◆ TASK PROMPT:
Restate, word for word and with nothing added, the lines from the one containing "Identify the location of Individuell" through the last line of the material below.

◆ EXTRACTED RECORDS:
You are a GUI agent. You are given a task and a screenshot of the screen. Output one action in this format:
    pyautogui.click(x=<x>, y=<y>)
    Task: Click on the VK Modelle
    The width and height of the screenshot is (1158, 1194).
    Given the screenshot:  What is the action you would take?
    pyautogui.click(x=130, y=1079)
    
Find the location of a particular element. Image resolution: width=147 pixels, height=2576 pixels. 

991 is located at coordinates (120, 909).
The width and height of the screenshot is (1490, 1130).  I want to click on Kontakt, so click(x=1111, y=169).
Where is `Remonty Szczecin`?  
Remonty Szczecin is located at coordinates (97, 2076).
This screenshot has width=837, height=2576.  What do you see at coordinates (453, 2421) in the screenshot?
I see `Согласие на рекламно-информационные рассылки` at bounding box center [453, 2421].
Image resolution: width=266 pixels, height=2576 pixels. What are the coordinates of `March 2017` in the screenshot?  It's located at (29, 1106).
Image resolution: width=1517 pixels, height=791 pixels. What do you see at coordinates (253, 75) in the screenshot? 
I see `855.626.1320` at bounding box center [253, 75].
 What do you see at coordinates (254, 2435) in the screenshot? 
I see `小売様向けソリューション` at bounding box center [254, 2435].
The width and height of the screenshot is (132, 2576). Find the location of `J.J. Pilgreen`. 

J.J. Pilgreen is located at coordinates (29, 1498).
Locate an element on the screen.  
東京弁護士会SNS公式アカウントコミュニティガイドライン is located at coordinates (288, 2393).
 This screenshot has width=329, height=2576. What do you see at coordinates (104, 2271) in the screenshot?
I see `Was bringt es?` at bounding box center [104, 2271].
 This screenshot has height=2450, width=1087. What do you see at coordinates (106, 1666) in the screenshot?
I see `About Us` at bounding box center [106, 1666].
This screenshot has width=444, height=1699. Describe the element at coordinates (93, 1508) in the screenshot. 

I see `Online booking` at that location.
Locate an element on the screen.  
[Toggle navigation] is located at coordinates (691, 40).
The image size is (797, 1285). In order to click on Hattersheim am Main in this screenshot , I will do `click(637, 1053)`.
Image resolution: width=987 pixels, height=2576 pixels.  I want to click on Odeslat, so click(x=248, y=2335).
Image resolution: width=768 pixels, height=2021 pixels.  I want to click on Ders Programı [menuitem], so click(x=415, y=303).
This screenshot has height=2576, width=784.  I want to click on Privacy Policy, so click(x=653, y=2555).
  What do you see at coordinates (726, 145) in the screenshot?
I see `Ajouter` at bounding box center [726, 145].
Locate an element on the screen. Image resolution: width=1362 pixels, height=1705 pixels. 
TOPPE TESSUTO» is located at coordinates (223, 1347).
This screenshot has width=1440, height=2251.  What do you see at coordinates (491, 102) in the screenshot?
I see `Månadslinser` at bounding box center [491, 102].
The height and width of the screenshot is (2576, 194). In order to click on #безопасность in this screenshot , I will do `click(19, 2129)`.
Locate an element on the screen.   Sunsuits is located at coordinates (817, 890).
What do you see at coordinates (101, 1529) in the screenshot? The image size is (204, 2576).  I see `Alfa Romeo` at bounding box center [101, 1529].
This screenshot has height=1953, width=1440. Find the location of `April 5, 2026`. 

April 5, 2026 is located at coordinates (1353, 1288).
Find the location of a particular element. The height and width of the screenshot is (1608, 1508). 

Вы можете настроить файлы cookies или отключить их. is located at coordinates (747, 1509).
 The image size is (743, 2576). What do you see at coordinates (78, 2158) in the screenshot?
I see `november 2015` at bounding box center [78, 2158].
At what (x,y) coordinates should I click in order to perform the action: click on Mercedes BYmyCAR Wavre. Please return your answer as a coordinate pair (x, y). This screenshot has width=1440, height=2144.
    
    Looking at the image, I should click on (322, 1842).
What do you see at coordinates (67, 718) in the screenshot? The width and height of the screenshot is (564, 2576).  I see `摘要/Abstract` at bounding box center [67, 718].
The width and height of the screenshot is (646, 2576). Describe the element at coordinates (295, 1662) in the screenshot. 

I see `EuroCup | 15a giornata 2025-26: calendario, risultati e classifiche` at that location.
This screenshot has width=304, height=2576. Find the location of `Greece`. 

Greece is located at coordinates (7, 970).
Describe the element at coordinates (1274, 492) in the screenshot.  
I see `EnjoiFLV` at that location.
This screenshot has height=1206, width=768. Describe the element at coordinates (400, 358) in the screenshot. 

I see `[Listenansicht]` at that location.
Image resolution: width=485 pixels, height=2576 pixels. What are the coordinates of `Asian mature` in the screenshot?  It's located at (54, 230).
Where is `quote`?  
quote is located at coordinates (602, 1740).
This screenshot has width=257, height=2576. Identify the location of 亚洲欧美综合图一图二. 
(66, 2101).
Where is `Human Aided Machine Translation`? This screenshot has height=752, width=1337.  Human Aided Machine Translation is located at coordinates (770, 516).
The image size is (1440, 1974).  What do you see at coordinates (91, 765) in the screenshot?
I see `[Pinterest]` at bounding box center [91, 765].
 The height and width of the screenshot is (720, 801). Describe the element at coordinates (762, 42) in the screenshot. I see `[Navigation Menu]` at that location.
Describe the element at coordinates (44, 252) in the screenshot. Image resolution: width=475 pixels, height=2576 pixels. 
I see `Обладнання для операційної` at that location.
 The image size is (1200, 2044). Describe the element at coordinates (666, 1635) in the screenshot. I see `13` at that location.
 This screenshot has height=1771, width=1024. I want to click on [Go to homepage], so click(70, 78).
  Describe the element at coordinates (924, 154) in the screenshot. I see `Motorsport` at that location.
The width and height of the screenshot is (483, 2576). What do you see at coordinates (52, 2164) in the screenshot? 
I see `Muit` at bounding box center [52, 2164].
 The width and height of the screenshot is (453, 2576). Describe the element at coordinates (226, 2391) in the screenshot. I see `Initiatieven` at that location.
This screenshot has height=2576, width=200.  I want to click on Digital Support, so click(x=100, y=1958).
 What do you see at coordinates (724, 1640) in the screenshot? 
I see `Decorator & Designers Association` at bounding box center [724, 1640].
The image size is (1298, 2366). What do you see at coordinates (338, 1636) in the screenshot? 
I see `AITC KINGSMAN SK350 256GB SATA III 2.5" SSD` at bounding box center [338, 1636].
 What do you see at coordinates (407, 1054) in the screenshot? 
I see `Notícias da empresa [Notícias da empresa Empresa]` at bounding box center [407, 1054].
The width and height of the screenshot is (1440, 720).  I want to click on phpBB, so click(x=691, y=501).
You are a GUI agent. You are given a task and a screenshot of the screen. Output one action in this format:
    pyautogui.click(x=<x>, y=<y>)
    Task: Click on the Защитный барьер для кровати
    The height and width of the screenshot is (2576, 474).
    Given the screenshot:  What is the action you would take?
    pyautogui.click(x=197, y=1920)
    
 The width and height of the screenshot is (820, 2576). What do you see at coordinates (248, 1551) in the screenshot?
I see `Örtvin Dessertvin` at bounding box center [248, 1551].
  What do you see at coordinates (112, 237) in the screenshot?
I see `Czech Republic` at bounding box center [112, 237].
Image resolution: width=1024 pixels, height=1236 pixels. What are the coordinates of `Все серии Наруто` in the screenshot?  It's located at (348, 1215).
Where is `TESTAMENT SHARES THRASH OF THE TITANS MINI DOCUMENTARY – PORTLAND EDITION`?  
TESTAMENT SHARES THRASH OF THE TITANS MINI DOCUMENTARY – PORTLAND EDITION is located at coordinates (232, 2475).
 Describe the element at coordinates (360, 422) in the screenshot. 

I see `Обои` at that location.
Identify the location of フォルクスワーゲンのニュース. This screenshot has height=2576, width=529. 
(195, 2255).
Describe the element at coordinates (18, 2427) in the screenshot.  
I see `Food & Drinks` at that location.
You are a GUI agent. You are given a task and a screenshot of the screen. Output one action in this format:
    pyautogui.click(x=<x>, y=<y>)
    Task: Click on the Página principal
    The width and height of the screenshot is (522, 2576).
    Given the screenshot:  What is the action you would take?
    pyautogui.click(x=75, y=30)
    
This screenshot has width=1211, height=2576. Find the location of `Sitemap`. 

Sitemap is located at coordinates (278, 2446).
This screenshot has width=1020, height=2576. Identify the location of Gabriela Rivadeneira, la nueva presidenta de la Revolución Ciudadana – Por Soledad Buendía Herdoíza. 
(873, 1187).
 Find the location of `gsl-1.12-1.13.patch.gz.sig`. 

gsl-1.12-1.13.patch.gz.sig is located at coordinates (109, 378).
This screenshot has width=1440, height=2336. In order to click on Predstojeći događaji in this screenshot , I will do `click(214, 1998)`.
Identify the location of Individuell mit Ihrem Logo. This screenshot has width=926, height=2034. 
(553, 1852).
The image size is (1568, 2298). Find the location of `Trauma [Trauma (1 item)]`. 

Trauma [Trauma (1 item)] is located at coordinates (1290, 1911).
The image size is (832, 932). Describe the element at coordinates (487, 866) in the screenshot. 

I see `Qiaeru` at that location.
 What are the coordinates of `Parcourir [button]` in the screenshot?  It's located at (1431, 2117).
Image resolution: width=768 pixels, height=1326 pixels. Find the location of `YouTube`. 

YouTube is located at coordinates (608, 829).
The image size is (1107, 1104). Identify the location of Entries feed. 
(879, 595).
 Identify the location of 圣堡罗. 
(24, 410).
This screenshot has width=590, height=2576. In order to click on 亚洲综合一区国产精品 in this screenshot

◆ RESPONSE BELOW:
Identify the location of Individuell mit Ihrem Logo. This screenshot has width=926, height=2034. 
(553, 1852).
The image size is (1568, 2298). Find the location of `Trauma [Trauma (1 item)]`. 

Trauma [Trauma (1 item)] is located at coordinates (1290, 1911).
The image size is (832, 932). Describe the element at coordinates (487, 866) in the screenshot. 

I see `Qiaeru` at that location.
 What are the coordinates of `Parcourir [button]` in the screenshot?  It's located at (1431, 2117).
Image resolution: width=768 pixels, height=1326 pixels. Find the location of `YouTube`. 

YouTube is located at coordinates (608, 829).
The image size is (1107, 1104). Identify the location of Entries feed. 
(879, 595).
 Identify the location of 圣堡罗. 
(24, 410).
This screenshot has width=590, height=2576. In order to click on 亚洲综合一区国产精品 in this screenshot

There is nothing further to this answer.